- Jibantala Location in West Bengal Jibantala Location in India
- Coordinates: 22°25′21″N 88°39′54″E﻿ / ﻿22.4224°N 88.6649°E
- Country: India
- State: West Bengal
- District: South 24 Parganas
- CD block: Canning II

Area
- • Total: 1.40 km^{2} (0.54 sq mi)
- Elevation: 6 m (20 ft)

Population (2011)
- • Total: 2,355
- • Density: 1,680/km^{2} (4,360/sq mi)

Languages
- • Official: Bengali
- • Additional official: English
- Time zone: UTC+5:30 (IST)
- PIN: 743502
- Telephone code: +91 3218
- Vehicle registration: WB-19 to WB-22, WB-95 to WB-99
- Lok Sabha constituency: Jaynagar (SC)
- Vidhan Sabha constituency: Canning Purba
- Website: www.s24pgs.gov.in

= Jibantala =

Jibantala is a village within the jurisdiction of the Jibantala police station in the Canning II CD block in the Canning subdivision of the South 24 Parganas district in the Indian state of West Bengal.

==Geography==

===Area overview===
Canning subdivision has a very low level of urbanization. Only 12.37% of the population lives in the urban areas and 87.63% lives in the rural areas. There are 8 census towns in Canning I CD block and only 2 in the rest of the subdivision. The entire district is situated in the Ganges Delta with numerous islands in the southern part of the region.
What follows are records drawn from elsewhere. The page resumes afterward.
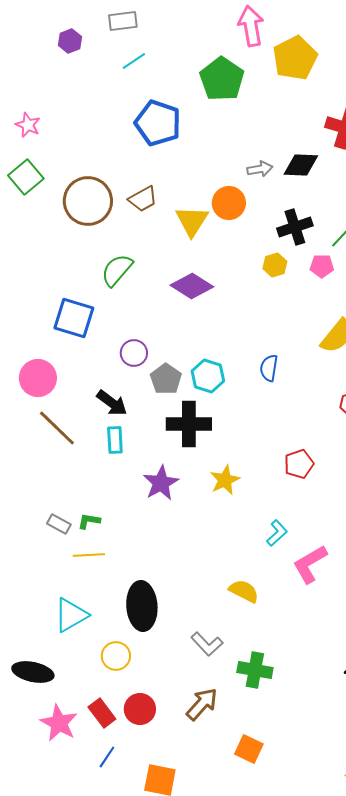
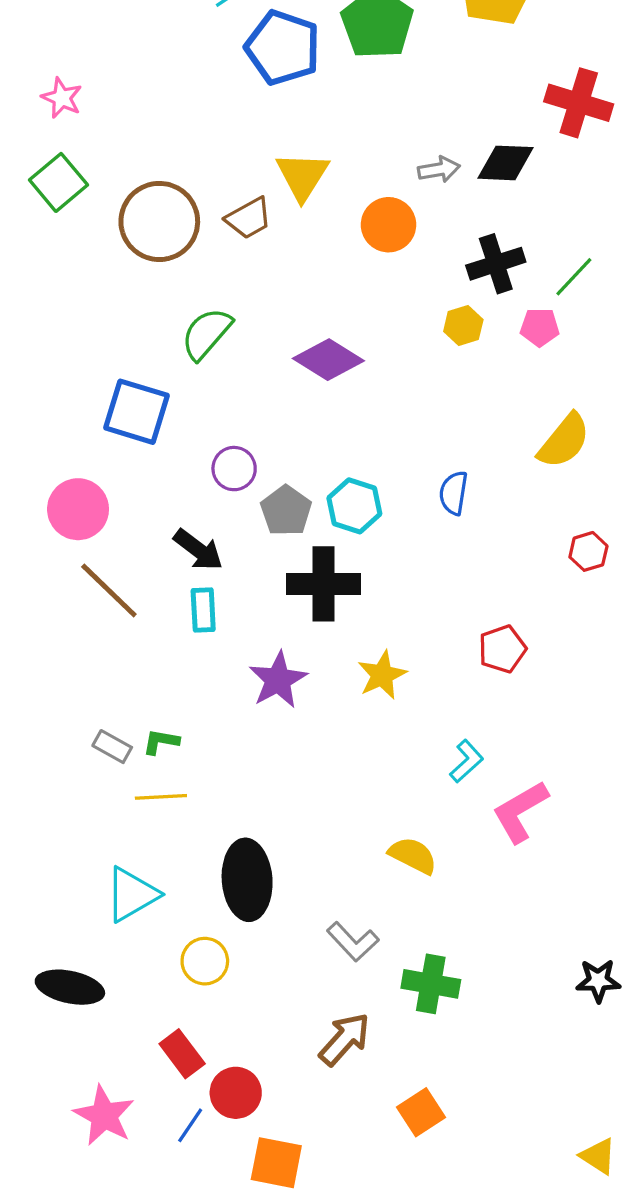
blue pentagon: (158, 123) -> (283, 48), moved
yellow triangle: (192, 221) -> (302, 176), moved
red circle: (140, 709) -> (236, 1093), moved
pink star: (59, 723) -> (104, 1116), moved
orange square: (249, 749) -> (421, 1112), turned 32

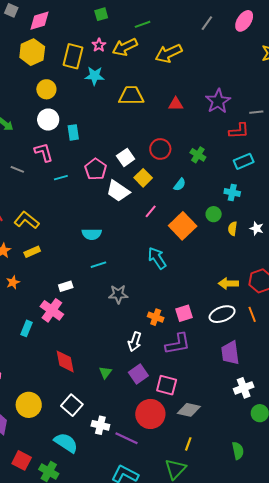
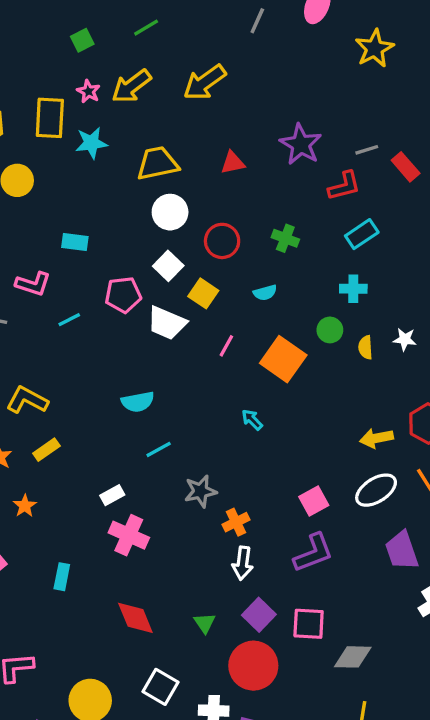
green line: (143, 24) -> (146, 28), moved
white circle: (48, 120) -> (170, 212), moved
cyan rectangle: (73, 132) -> (75, 242), turned -63
pink L-shape: (44, 152) -> (33, 284), turned 135
pink pentagon: (96, 169) -> (123, 295), turned -30
cyan semicircle: (180, 185) -> (265, 293), turned 48
cyan arrow: (157, 258) -> (252, 420), size x0.6
pink cross: (52, 310) -> (129, 535), moved
orange cross: (156, 317) -> (236, 522), moved, turned -35
red circle: (150, 414) -> (253, 666), moved

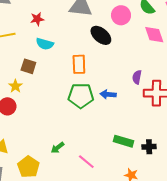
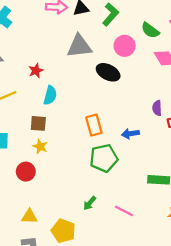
cyan semicircle: (45, 44) -> (50, 95), turned -78
orange rectangle: (79, 64) -> (94, 125), moved
yellow star: (15, 86) -> (40, 146), moved
green pentagon: (81, 96) -> (104, 158), moved

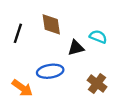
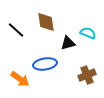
black line: (18, 33) -> (16, 30), turned -66
brown cross: (97, 84) -> (87, 75), turned 30

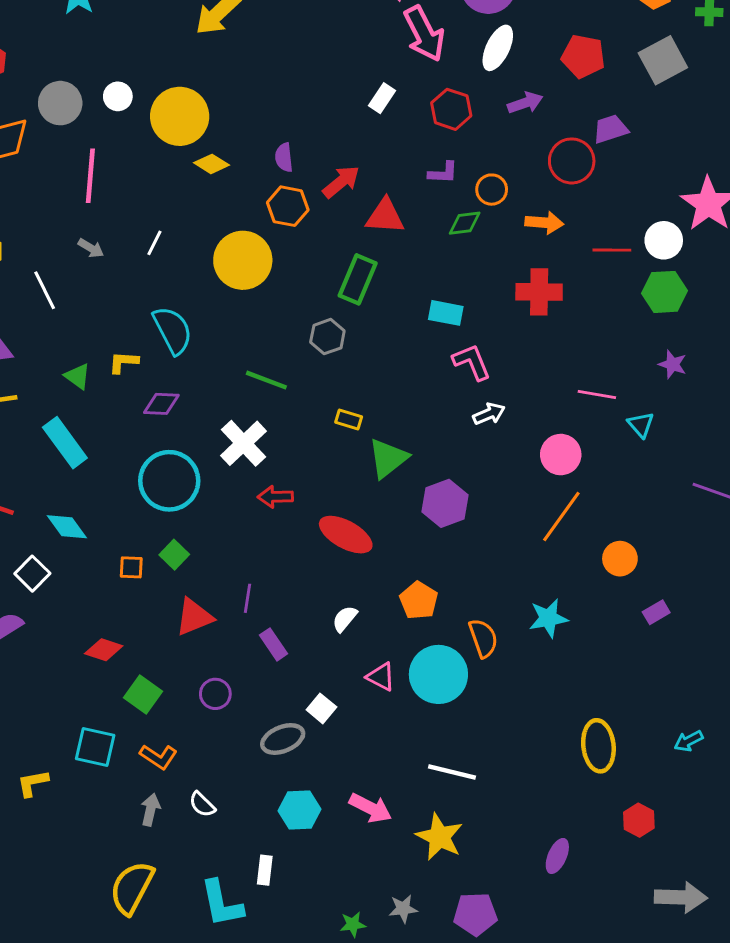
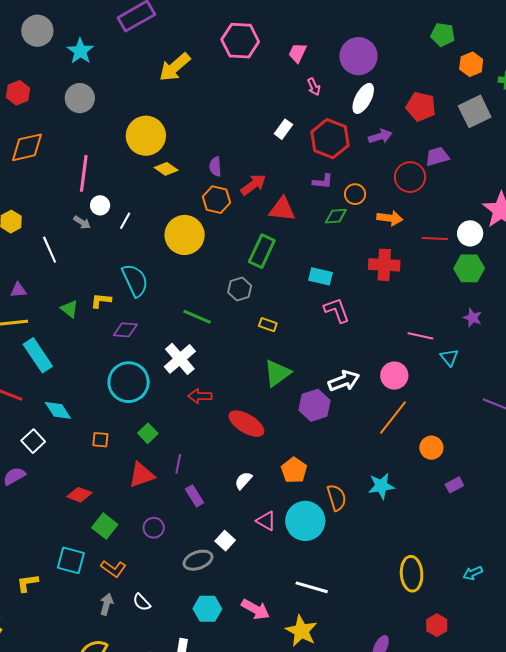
pink arrow: (424, 34) -> (314, 87), size x0.5
white circle: (118, 96) -> (100, 205), moved
gray circle: (60, 103) -> (80, 98), moved
red hexagon: (451, 109) -> (330, 139), size x1.4
white arrow: (489, 414) -> (344, 381), moved, size x1.4
yellow rectangle: (349, 419) -> (268, 325), moved
cyan rectangle: (65, 443) -> (38, 355), moved
green square: (174, 555) -> (148, 433), moved

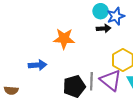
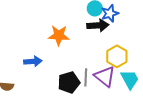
black arrow: (104, 28) -> (98, 25), size x1.5

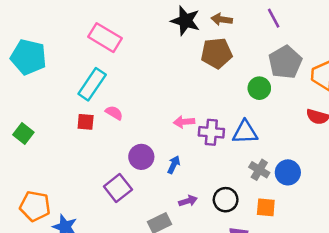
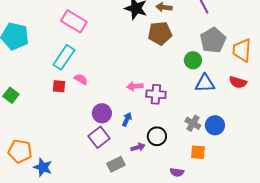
blue triangle: (245, 132) -> (205, 83), moved
purple square: (118, 188) -> (99, 137), moved
black circle: (226, 200) -> (157, 136), moved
The area (shown in the map alongside) borders on the Sundarbans National Park and a major portion of it is a part of the Sundarbans settlements. It is a flat low-lying area in the South Bidyadhari plains. The Matla River is prominent and there are many streams and water channels locally known as khals. A comparatively recent country-wide development is the guarding of the coastal areas with a special coastal force.

Note: The map alongside presents some of the notable locations in the subdivision. All places marked in the map are linked in the larger full screen map.

===Location===
Jibantala is located at .

==Demographics==
According to the 2011 Census of India, Jibantala had a total population of 2,355, of which 1,212 (51%) were males and 1,143 (49%) were females. There were 386 persons in the age range of 0 to 6 years. The total number of literate persons in Jibantala was 1.228 (62.37% of the population over 6 years).

==Civic administration==
===Police station===
Jibantala police station was established on 28 August 2010. It covers an area of 238.93 km^{2} spread over part of the Canning I CD block and full Canning II CD block.

==Social scenario==
According to the District Human Development Report for the South 24 Parganas, "The district is typically at the lower rung of the ladder in terms of district per capita income compared to other districts of West Bengal… This place also houses the largest proportion of backward people compared to the state… So far as the crime scenario is concerned the economically weaker group, i.e. the women and children, suffer the most in this district."

==Transport==
Jibantala stands at the crossing of the Bodra-Jibantala Road and the Jibantala-Taldi Road.

==Education==
Jibantala Rokeya Mahavidyalaya was established at Jibantala in 2001. Affiliated to the University of Calcutta it offers honours courses in Bengali, English, Sanskrit, history, political science, philosophy and education, and general courses in BA and B Sc.

Jawahar Navodaya Vidyalaya, South 24 Parganas, at Jibantala, is a coeducational boarding school, established in 2009. It is affiliated with the Central Board of Secondary Education and provides schooling from class VI to class XII. Jawahar Navodaya Vidyalayas are funded by the Ministry of Human Resources Development, Government of India, and administered by the Navodaya Vidyalaya Samiti, an autonomous body under the ministry. These schools offer free high-quality education, boarding and lodging, books and other school requirements to meritorious students belonging to SC/ST and below poverty line families. Meritorious children of government employees and other categories can also apply but are charged certain fees. Students are admitted on the basis of an admission test.

Howrahmari High School is a Bengali-medium coeducational institution established in 1975. It has facilities for teaching from class V to class XII.

Iswaripur Marjina Vidyaniketan is a higher secondary institution.

==Healthcare==
Matherdighi Rural Hospital, with 30 beds, at Matherdighi, is the major government medical facility in the Canning II CD block.